Adorno measured specific personal traits to create an f-scale—as in “f” stands for fascist. Authoritarian personalities have a:

  • Strong adherence to conventional norms and values
  • Unquestioning submission to authority figures
  • Aggression toward those who defy established norms
  • Resistance to introspection and subjective experiences
  • Rigid, stereotyped thinking patterns
  • Preoccupation with power dynamics and toughness
  • Cynicism and destructiveness
  • Projection of personal conflicts onto others
  • Exaggerated concerns with sexuality

Sound familiar?

It was all there in 2016

Matthew MacWilliams describing his 2016 research into the South Carolina GOP primary:

In the five days leading up to the South Carolina Republican primary I fielded a survey of 358 likely voters, hoping to better understand who supports Donald Trump, why, and what it may mean for the Republican presidential nominating contest.

What I found is a trend that has been widely overlooked. A voter’s gender, education, age, ideology, party identification, income, and race simply had no statistical bearing on whether someone supported Trump. Neither, despite predictions to the contrary, did evangelicalism.

Here is what did: authoritarianism, by which I mean Americans’ inclination to authoritarian behavior . . .

. . . Authoritarianism and a hybrid variable that links authoritarianism with a personal fear of terrorism were the only two variables that predicted, with statistical significance, support for Trump.
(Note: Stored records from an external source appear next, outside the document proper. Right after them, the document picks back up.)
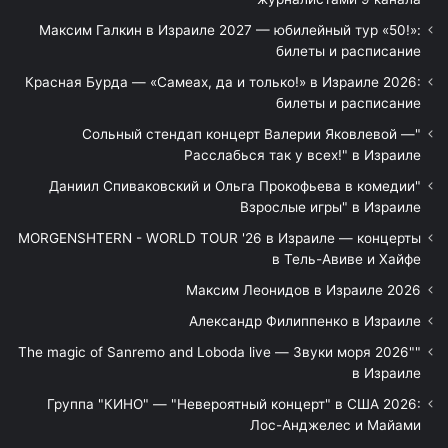
Максим Галкин в Израиле 2027 — юбилейный тур «50!»:
билеты и расписание
Красная Бурда — «Самеах, да и только!» в Израиле 2026:
билеты и расписание
"Сольный стендап концерт Валерии Яковлевой —
Расслабься так у всех!" в Израиле
"Даниил Спиваковский и Ольга Прокофьева в комедии
Взрослые игры" в Израиле
MORGENSHTERN - WORLD TOUR '26 в Израиле — концерты
в Тель-Авиве и Хайфе
Максим Леонидов в Израиле 2026
Александр Филиппенко в Израиле
"The magic of Sanremo and Loboda live — Звуки моря 2026"
в Израиле
Группа "КИНО" — "Невероятный концерт" в США 2026:
Лос-Анджелес и Майами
Political scientists use a few survey questions about desirable qualities in children, known as the Child-Rearing Preferences Scale, to study authoritarianism. Not a perfect scale across cultures, but its advantage is how not political the questions are, evoking more honest answers. Respondents are asked to choose which is more important for a child to have. These sets typically are:

  • Independence or Respect for elders
  • Obedience or Self-reliance
  • Curiosity or Good manners
  • Being considerate or Being well-behaved

MacWilliams found these questions establishing authoritarianism and one concerning a fear of terrorism were the only ones in the entire survey that predicted Trump support at statistical significance. The fear was connected to authoritarianism, because the greater the fear, the more likely a voter would swing towards authoritarian. And, just how logical is any concern for terrorism in South Carolina? Or is it a feeling?
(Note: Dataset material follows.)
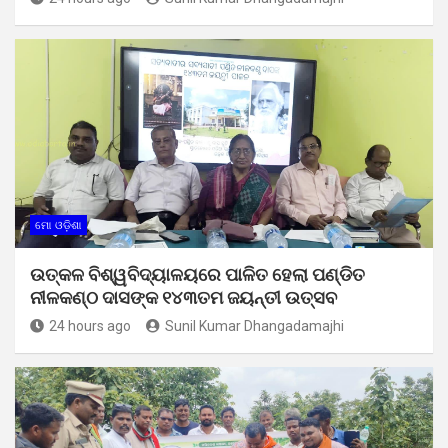
ମୋ ଓଡ଼ିଶା
ଉତ୍କଳ ବିଶ୍ୱବିଦ୍ୟାଳୟରେ ପାଳିତ ହେଲା ପଣ୍ଡିତ
ନୀଳକଣ୍ଠ ଦାସଙ୍କ ୧୪୩ତମ ଜୟନ୍ତୀ ଉତ୍ସବ
24 hours ago
Sunil Kumar Dhangadamajhi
I have seen studies that place authoritarianism rates in the U.S. anywhere from 18% to 40% of the population. A horrible number on either side for that part of MAGA raised from childhood to follow strongmen. Combine this with the vast number of unaware voters easily moved by fear, and the enormity of our MAGA problem is clear. What is also clear is progressives cannot talk the country away from MAGA with logic and policy or even believe much of what voters tell us their motivations actually are. We need a different approach.

Have faith

One very interesting point came from MacWilliams’ 2016 research.

I did find one soft spot in Trump’s support. Regular, weekly church attendance — as measured by a standard Pew Research question included in my survey — predicted a statistically significant and substantive opposition to Trump.

Surprising, considering evangelical support for Trump, however, not all church-goers are christian nationalists. Most progressives, though, would see all southern churchgoers as a lost cause. This is just one example of why challenging assumptions leads to more useful strategies. If we study the problem and work past appearances, we may have more allies and better strategies than our current lack of introspection allows us to see. Progressives have work to do as well.